Considering that kernel 2.6.0 was released two and a half years _after_
gcc 3.0, I do heavily doubt that there is any distribution that does
both support kernel 2.6 and not ship any gcc >= 3.0 .
cu
Adrian
--
"Is there not promise of rain?" Ling Tan asked suddenly out
of the darkness. There had been need of rain for many days.
"Only a promise," Lao Er said.
Pearl S. Buck - Dragon Seed
Andrew Morton <[email protected]> wrote:
>
> Hugh Dickins <[email protected]> wrote:
> >
> > The split ptlock patch enlarged the default SMP PREEMPT struct page from
> > 32 to 36 bytes on most 32-bit platforms, from 32 to 44 bytes on PA-RISC
> > 7xxx (without PREEMPT). That was not my intention, and I don't believe
> > that split ptlock deserves any such slice of the user's memory.
> >
> > Could we please try this patch, or something like it? Again to overlay
> > the spinlock_t from &page->private onwards, with corrected BUILD_BUG_ON
> > that we don't go too far; with poisoning of the fields overlaid, and
> > unsplit SMP config verifying that the split config is safe to use them.
> >
> > The previous attempt at this patch broke ppc64, which uses slab for its
> > page tables - and slab saves vital info in page->lru: but no config of
> > spinlock_t needs to overwrite lru on 64-bit anyway; and the only 32-bit
> > user of slab for page tables is arm26, which is never SMP i.e. all the
> > problems came from the "safety" checks, not from what's actually needed.
> > So previous checks refined with #ifdefs, and a BUG_ON(PageSlab) added.
> >
> > This overlaying is unlikely to be portable forever: but the added checks
> > should warn developers when it's going to break, long before any users.
>
> argh.
>
> Really, I'd prefer to abandon gcc-2.95.x rather than this. Look:
>
> struct a
> {
> union {
> struct {
> int b;
> int c;
> };
> int d;
> };
> } z;
>
> main()
> {
> z.b = 1;
> z.d = 1;
> }
>
> It does everything we want.
It occurs to me that we can do the above if (__GNUC__ > 2), or whatever.
That way, the only people who have a 4-byte-larger pageframe are those who
use CONFIG_PREEMPT, NR_CPUS>=4 and gcc-2.x.y. An acceptably small
community, I suspect.
On Tue, 15 Nov 2005, Andrew Morton wrote:
>
> It occurs to me that we can do the above if (__GNUC__ > 2), or whatever.
>
> That way, the only people who have a 4-byte-larger pageframe are those who
> use CONFIG_PREEMPT, NR_CPUS>=4 and gcc-2.x.y. An acceptably small
> community, I suspect.
I can't really think of this at the moment (though the PageReserved
fixups going smoother this evening). Acceptably small community, yes.
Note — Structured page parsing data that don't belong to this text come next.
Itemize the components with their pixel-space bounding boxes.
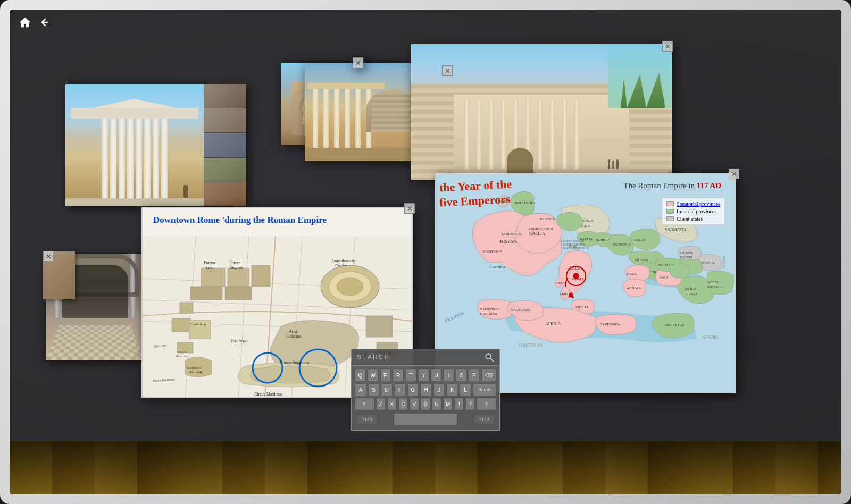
home-button[interactable] xyxy=(18,15,32,30)
key-space[interactable] xyxy=(394,413,457,426)
panel-empire-map-close[interactable]: ✕ xyxy=(729,169,739,179)
key-i[interactable]: I xyxy=(443,369,454,382)
key-l[interactable]: L xyxy=(460,383,471,396)
nav-bar xyxy=(18,15,52,30)
svg-text:CORSICA: CORSICA xyxy=(554,282,566,285)
search-input-row[interactable]: SEARCH xyxy=(351,349,500,366)
key-n[interactable]: N xyxy=(432,398,441,410)
back-button[interactable] xyxy=(37,15,52,30)
panel-rome-map-close[interactable]: ✕ xyxy=(404,203,415,214)
key-return[interactable]: return xyxy=(473,383,496,396)
empire-map-title: The Roman Empire in 117 AD xyxy=(623,181,721,190)
svg-text:SARDINIA: SARDINIA xyxy=(560,292,573,296)
device-frame: ✕ xyxy=(0,0,851,504)
svg-text:TINGITANA: TINGITANA xyxy=(480,312,497,315)
svg-text:Amphitheatrum: Amphitheatrum xyxy=(331,258,355,263)
svg-line-96 xyxy=(490,358,493,361)
thumb-1[interactable] xyxy=(204,84,246,108)
panel-theater-large xyxy=(411,44,672,180)
key-m[interactable]: M xyxy=(443,398,453,410)
panel-theater-large-close[interactable]: ✕ xyxy=(662,41,673,52)
svg-text:SYRIA: SYRIA xyxy=(685,287,696,291)
svg-text:Forum: Forum xyxy=(177,350,187,354)
key-f[interactable]: F xyxy=(394,383,406,396)
svg-text:3.ALPES MARITIMAE: 3.ALPES MARITIMAE xyxy=(561,247,590,250)
key-v[interactable]: V xyxy=(410,398,419,410)
svg-text:GAETULIA: GAETULIA xyxy=(519,342,543,348)
svg-text:GALLIA: GALLIA xyxy=(529,231,545,236)
key-num-right[interactable]: ?123 xyxy=(474,415,494,424)
svg-text:1.ALPES POENAE: 1.ALPES POENAE xyxy=(561,239,585,242)
key-b[interactable]: B xyxy=(421,398,430,410)
svg-rect-20 xyxy=(180,303,193,313)
key-k[interactable]: K xyxy=(446,383,458,396)
svg-text:ASIA: ASIA xyxy=(660,275,668,280)
panel-interior-close[interactable]: ✕ xyxy=(43,251,54,262)
svg-text:PANNONIA: PANNONIA xyxy=(613,242,631,246)
svg-text:Area: Area xyxy=(289,329,297,334)
key-question[interactable]: ? xyxy=(465,398,475,410)
thumb-2[interactable] xyxy=(204,108,246,133)
key-g[interactable]: G xyxy=(407,383,419,396)
svg-text:Domus Augustana: Domus Augustana xyxy=(280,360,310,365)
svg-text:BAETICA: BAETICA xyxy=(489,265,505,270)
key-t[interactable]: T xyxy=(405,369,416,382)
key-r[interactable]: R xyxy=(393,369,404,382)
svg-text:BOSPORI: BOSPORI xyxy=(680,256,692,259)
key-exclaim[interactable]: ! xyxy=(454,398,464,410)
search-icon xyxy=(485,352,494,362)
key-a[interactable]: A xyxy=(355,383,366,396)
svg-text:Palatina: Palatina xyxy=(287,334,301,339)
svg-text:POTAMIA: POTAMIA xyxy=(707,285,723,289)
key-shift-left[interactable]: ⇧ xyxy=(355,398,374,410)
key-shift-right[interactable]: ⇧ xyxy=(477,398,496,410)
svg-text:Theatrum: Theatrum xyxy=(186,366,201,370)
svg-text:AFRICA: AFRICA xyxy=(545,322,561,326)
key-backspace[interactable]: ⌫ xyxy=(481,369,496,382)
panel-theater-sub-close[interactable]: ✕ xyxy=(442,65,453,76)
key-d[interactable]: D xyxy=(381,383,393,396)
svg-text:ARABIA: ARABIA xyxy=(702,335,719,340)
svg-text:MAURETANIA: MAURETANIA xyxy=(480,308,502,311)
key-e[interactable]: E xyxy=(380,369,391,382)
empire-map-legend: Senatorial provinces Imperial provinces … xyxy=(662,198,725,225)
wood-floor xyxy=(10,441,841,494)
thumb-4[interactable] xyxy=(204,158,246,182)
panel-temple xyxy=(65,84,246,206)
svg-text:HIBER: HIBER xyxy=(498,200,508,203)
svg-text:LUSITANIA: LUSITANIA xyxy=(483,249,503,254)
thumb-3[interactable] xyxy=(204,133,246,157)
key-w[interactable]: W xyxy=(368,369,379,382)
key-c[interactable]: C xyxy=(398,398,408,410)
search-bar: SEARCH Q W E R T Y U I O P xyxy=(351,349,500,431)
svg-text:LUGDUNENSIS: LUGDUNENSIS xyxy=(529,226,553,230)
svg-rect-21 xyxy=(366,316,393,337)
svg-text:Forum: Forum xyxy=(229,261,241,265)
key-num-left[interactable]: ?123 xyxy=(357,415,377,424)
key-q[interactable]: Q xyxy=(355,369,366,382)
svg-text:BELGICA: BELGICA xyxy=(540,217,555,221)
panel-ruins-small-close[interactable]: ✕ xyxy=(353,57,363,68)
svg-text:Augusti: Augusti xyxy=(229,265,243,270)
key-h[interactable]: H xyxy=(420,383,432,396)
svg-text:SARMATIA: SARMATIA xyxy=(665,228,687,232)
key-y[interactable]: Y xyxy=(418,369,429,382)
svg-rect-9 xyxy=(228,268,249,287)
key-s[interactable]: S xyxy=(368,383,380,396)
key-x[interactable]: X xyxy=(387,398,397,410)
svg-text:Circus Maximus: Circus Maximus xyxy=(254,392,282,397)
key-p[interactable]: P xyxy=(469,369,480,382)
svg-text:AEGYPTUS: AEGYPTUS xyxy=(665,323,685,327)
key-o[interactable]: O xyxy=(456,369,467,382)
svg-text:TARRACON.: TARRACON. xyxy=(501,232,522,236)
svg-text:Boarium: Boarium xyxy=(176,354,189,358)
keyboard: Q W E R T Y U I O P ⌫ A S D F xyxy=(351,366,500,431)
svg-text:SICILIA: SICILIA xyxy=(575,305,589,309)
key-z[interactable]: Z xyxy=(376,398,386,410)
svg-text:REGNUM: REGNUM xyxy=(680,251,693,255)
thumb-5[interactable] xyxy=(204,182,246,206)
svg-text:Traiani: Traiani xyxy=(204,265,216,270)
key-u[interactable]: U xyxy=(431,369,442,382)
svg-rect-10 xyxy=(252,265,270,287)
key-j[interactable]: J xyxy=(433,383,445,396)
But wouldn't it plunge us into the very mess of wrappers we were trying
to avoid with anony structunions, to handle the __GNUC__ differences?
Hugh
Hugh Dickins <[email protected]> wrote:
>
> On Tue, 15 Nov 2005, Andrew Morton wrote:
> >
> > It occurs to me that we can do the above if (__GNUC__ > 2), or whatever.
> >
> > That way, the only people who have a 4-byte-larger pageframe are those who
> > use CONFIG_PREEMPT, NR_CPUS>=4 and gcc-2.x.y. An acceptably small
> > community, I suspect.
>
> I can't really think of this at the moment (though the PageReserved
> fixups going smoother this evening). Acceptably small community, yes.
> But wouldn't it plunge us into the very mess of wrappers we were trying
> to avoid with anony structunions, to handle the __GNUC__ differences?
Nope, all the changes would be constrained to the definition of struct
page, and struct page is special.
struct page {
...
#if __GNUC__ > 2
union {
spinlock_t ptl;
struct {
unsigned long private;
struct address_space *mapping;
}
}
#else
union {
unsigned long private;
spinlock_t ptl;
} u;
struct address_space *mapping;
#endif
and
#if __GNUC__ > 2
#define page_private(page) ((page)->private)
#define set_page_private(page, v) ((page)->private = (v))
#else
#define page_private(page) ((page)->u.private)
#define set_page_private(page, v) ((page)->u.private = (v))
#endif
Of course, adding "u." and "u.s." all over the place would be a sane
solution, but we can do that later - I'm sure we'll be changing struct page
again.
View the above as "a space optimisation made possible by gcc-3.x".